EXERCISE INSTRUCTIONS —
Leaving all pictures aside, write out the records below precisely as given.

Start of INFORMATION PROVIDED

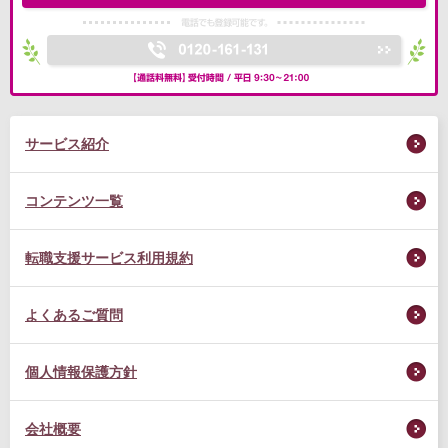
サービス紹介
コンテンツ一覧
転職支援サービス利用規約
よくあるご質問
個人情報保護方針
会社概要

End of INFORMATION PROVIDED

ANSWER FOR THIS EXERCISE —
サービス紹介
コンテンツ一覧
転職支援サービス利用規約
よくあるご質問
個人情報保護方針
会社概要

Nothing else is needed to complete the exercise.